Georgia Legg

Art & Humanities MFA

Trace is an assemblage of marks caused through performance.

About

The work presented here, titled Trace is concerned with ways in which performance art can be viewed after the fact. While concerned with the nature and experience of performance, the audience isn’t invited to view the live action only what I have left behind to indicate the happening occurred. This has allowed me to explore the embodied and material relationships activated by each performance. The final physical outcomes are akin to drawings viewed alongside a booklet informing through event scores, images, writing and individual detailed information about each performance what has happened before.  
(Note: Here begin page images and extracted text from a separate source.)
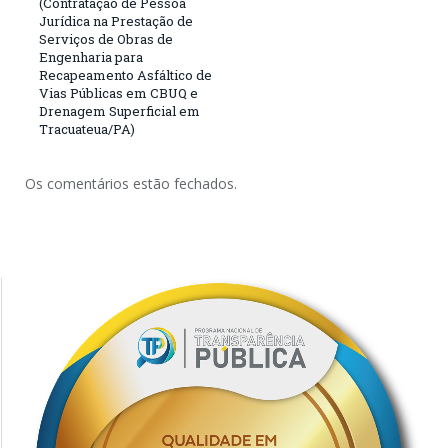
(Contratação de Pessoa
Jurídica na Prestação de
Serviços de Obras de
Engenharia para
Recapeamento Asfáltico de
Vias Públicas em CBUQ e
Drenagem Superficial em
Tracuateua/PA)
Os comentários estão fechados.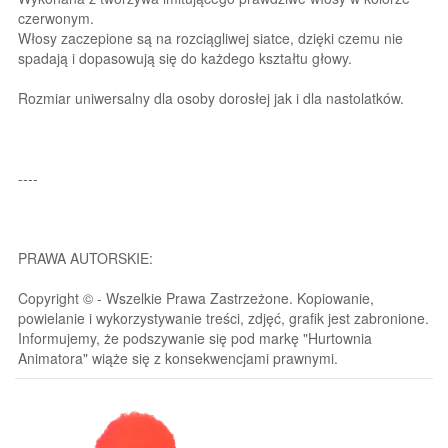
czerwonym.
Włosy zaczepione są na rozciągliwej siatce, dzięki czemu nie
spadają i dopasowują się do każdego kształtu głowy.
Rozmiar uniwersalny dla osoby dorosłej jak i dla nastolatków.
----
PRAWA AUTORSKIE:
Copyright © - Wszelkie Prawa Zastrzeżone. Kopiowanie,
powielanie i wykorzystywanie treści, zdjęć, grafik jest zabronione.
Informujemy, że podszywanie się pod markę "Hurtownia
Animatora" wiąże się z konsekwencjami prawnymi.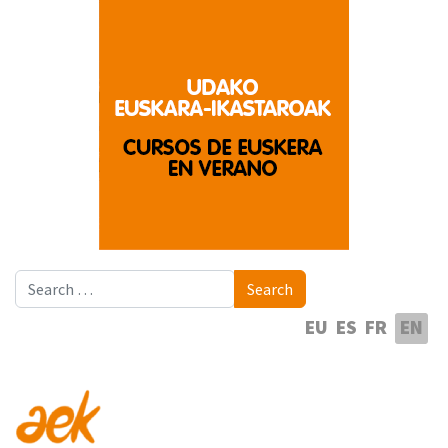
Search
Search
Select your language
EU
ES
FR
EN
The dimensions of each performance were determined, according to the proportions of my body. My height, reach, and wingspan all dictated the final measurements, making each physical outcome personal and related to the absent body. When considering the existence of space, it is very difficult to exclude our body, we often capture and remember different environments by our feelings and emotions felt there. By creating the performances in my studio, a mostly private and introspective environment, I was permitted to focus on and hold thoughts and feelings that may otherwise go unnoticed. Performing these actions alone I was able to observe my relationship with time, space and objects, thoughts, and feelings that I recorded by writing for concentrated periods after each performance.  

The physical outcomes (or drawings) are a selection of marks produced through performance. The method of mark making is appropriate to the particular actions taken by the body in the space and how the body meets the materials. Through only showing the remanence of the action suspends the experience and compels us to focus on its sensory aspects.  

My work shows the physical remains of controlled lived experiences, this is underpinned by phenomenology, the philosophical thinking of experience. For phenomenology, the ultimate source of meaning and value of life is in our unique lived experiences as human beings. For example, the appearance of things in our experience and the individual way we experience objects, tasks, and spaces, the works shown here aim to make visible this personal lived experience. The work endeavours to invite the audience to embody the experience through my personal reflections shown.  

Square sheet of wood painted dark grey laying on ground. Thin layer of sand covers the sheet of wood with soft flowing marks left.
White sheet lays crinkled on ground. Soft grey marks on sheet.
Long black scroll of paper lays on floor. White chalk marks of shoe prints made by pacing are on the paper.